Working data
* * *

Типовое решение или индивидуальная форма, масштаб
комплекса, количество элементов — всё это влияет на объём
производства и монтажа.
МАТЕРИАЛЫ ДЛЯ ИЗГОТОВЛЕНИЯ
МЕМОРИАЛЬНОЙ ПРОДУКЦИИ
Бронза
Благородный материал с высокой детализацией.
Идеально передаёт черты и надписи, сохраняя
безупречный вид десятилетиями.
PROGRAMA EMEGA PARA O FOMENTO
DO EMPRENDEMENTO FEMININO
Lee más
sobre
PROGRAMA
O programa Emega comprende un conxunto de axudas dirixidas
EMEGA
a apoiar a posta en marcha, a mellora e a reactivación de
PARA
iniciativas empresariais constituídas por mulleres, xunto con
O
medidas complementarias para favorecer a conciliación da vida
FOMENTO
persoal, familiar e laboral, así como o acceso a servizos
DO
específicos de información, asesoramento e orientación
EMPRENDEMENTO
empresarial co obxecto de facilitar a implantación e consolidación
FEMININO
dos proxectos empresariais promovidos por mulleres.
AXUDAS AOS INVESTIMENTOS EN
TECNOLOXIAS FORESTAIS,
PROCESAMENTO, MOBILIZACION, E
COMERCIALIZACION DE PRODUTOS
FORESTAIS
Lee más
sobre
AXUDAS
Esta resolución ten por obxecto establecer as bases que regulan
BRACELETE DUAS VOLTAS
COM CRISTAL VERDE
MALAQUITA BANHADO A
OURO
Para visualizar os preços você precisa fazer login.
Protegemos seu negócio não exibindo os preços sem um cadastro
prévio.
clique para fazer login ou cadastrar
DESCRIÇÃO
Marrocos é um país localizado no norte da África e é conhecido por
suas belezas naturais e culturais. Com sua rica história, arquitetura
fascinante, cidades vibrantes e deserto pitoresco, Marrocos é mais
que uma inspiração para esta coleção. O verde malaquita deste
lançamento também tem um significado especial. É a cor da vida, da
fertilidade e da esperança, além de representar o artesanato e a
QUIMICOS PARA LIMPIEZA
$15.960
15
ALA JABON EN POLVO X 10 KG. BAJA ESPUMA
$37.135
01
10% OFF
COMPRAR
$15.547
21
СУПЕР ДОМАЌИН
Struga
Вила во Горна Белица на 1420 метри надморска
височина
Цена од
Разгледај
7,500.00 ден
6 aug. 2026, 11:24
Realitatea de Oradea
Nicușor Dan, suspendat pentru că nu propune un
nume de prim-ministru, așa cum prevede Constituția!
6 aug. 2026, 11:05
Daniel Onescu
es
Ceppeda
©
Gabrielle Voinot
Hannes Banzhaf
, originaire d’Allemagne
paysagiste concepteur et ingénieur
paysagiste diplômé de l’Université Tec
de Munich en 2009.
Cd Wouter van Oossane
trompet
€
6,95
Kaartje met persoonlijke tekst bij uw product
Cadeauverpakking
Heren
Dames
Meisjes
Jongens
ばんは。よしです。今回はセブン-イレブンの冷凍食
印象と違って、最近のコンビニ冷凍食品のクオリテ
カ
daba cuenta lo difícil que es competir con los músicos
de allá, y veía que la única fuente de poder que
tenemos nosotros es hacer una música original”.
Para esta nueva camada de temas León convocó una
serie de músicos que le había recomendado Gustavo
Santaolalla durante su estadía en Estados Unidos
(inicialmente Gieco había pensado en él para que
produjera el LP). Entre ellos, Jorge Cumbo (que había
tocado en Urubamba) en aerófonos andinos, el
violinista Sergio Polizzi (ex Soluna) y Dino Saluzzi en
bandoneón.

* * *

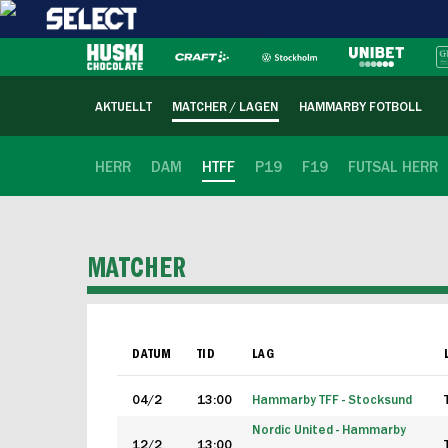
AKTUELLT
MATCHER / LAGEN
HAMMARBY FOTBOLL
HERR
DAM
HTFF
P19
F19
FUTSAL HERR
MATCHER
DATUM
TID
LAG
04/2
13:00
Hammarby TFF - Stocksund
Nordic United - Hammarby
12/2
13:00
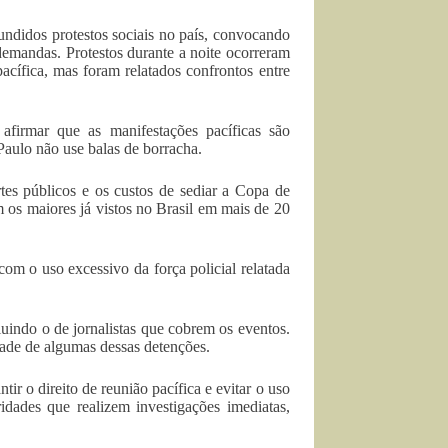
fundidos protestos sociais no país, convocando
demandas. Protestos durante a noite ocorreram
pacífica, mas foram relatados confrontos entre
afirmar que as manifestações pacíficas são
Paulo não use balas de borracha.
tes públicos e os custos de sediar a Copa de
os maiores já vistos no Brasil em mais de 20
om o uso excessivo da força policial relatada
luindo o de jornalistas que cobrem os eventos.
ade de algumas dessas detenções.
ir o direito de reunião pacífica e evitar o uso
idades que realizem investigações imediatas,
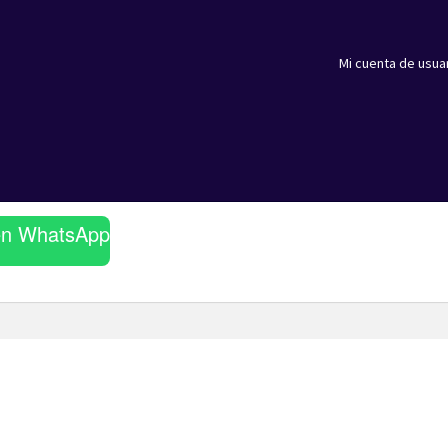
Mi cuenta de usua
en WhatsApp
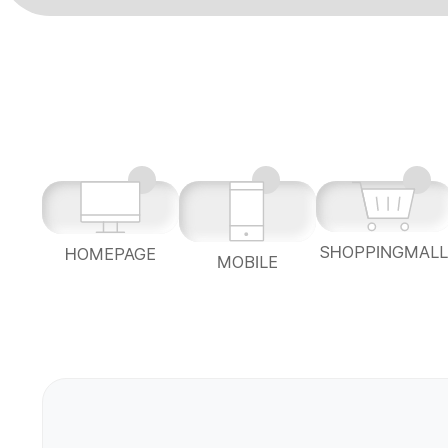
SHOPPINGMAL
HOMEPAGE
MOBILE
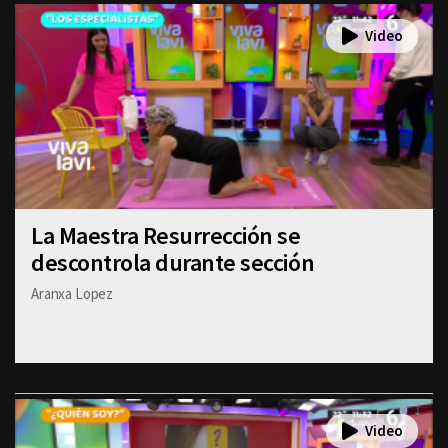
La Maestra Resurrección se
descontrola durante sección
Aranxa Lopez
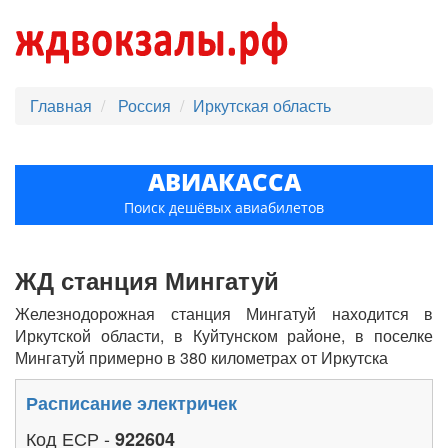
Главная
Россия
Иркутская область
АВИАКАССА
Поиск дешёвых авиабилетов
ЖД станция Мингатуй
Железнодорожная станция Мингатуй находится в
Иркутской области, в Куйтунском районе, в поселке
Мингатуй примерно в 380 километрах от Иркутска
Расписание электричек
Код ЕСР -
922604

* * *

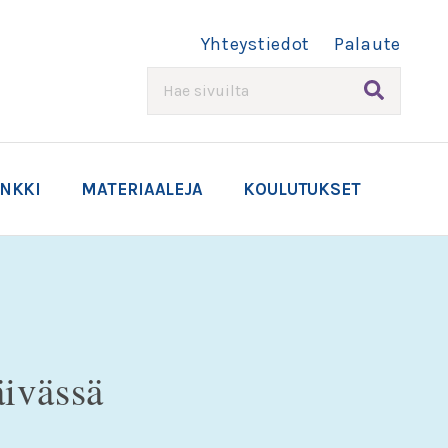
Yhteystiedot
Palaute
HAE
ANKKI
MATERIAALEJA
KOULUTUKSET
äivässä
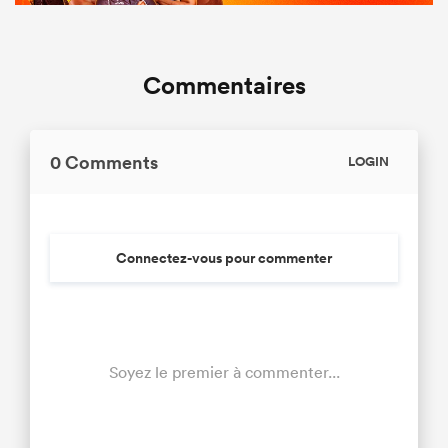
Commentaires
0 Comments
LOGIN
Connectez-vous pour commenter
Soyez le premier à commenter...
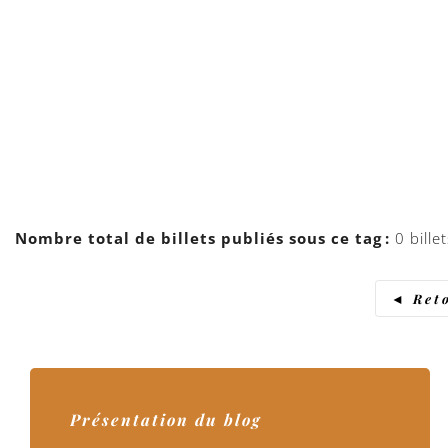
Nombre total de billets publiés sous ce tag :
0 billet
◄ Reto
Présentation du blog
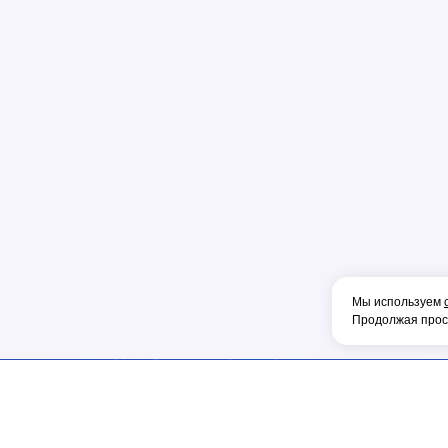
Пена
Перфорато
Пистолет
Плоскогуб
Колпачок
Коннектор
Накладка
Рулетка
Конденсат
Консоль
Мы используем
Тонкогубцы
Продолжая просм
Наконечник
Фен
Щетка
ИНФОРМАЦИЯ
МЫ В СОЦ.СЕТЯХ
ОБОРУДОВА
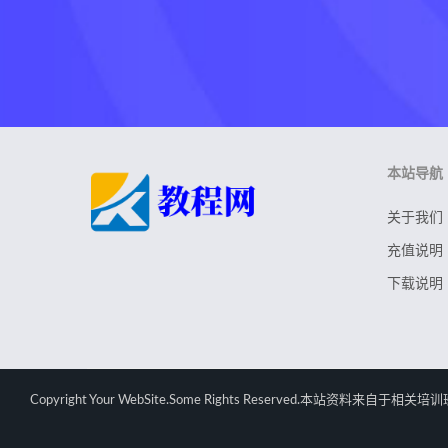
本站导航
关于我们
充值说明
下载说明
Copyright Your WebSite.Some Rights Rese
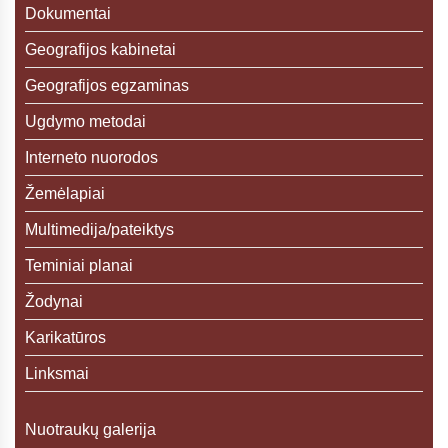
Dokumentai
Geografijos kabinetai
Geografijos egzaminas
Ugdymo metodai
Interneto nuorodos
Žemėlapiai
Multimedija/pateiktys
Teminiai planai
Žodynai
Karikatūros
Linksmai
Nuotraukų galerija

* * *

Description of the task
Could you reproduce exactly the lines of the entries above, from the one with "AXUDAS AOS INVESTIMENTOS EN" through the one with "suas belezas naturais", and nothing else?

Task solution
AXUDAS AOS INVESTIMENTOS EN
TECNOLOXIAS FORESTAIS,
PROCESAMENTO, MOBILIZACION, E
COMERCIALIZACION DE PRODUTOS
FORESTAIS
Lee más
sobre
AXUDAS
Esta resolución ten por obxecto establecer as bases que regulan
BRACELETE DUAS VOLTAS
COM CRISTAL VERDE
MALAQUITA BANHADO A
OURO
Para visualizar os preços você precisa fazer login.
Protegemos seu negócio não exibindo os preços sem um cadastro
prévio.
clique para fazer login ou cadastrar
DESCRIÇÃO
Marrocos é um país localizado no norte da África e é conhecido por
suas belezas naturais e culturais. Com sua rica história, arquitetura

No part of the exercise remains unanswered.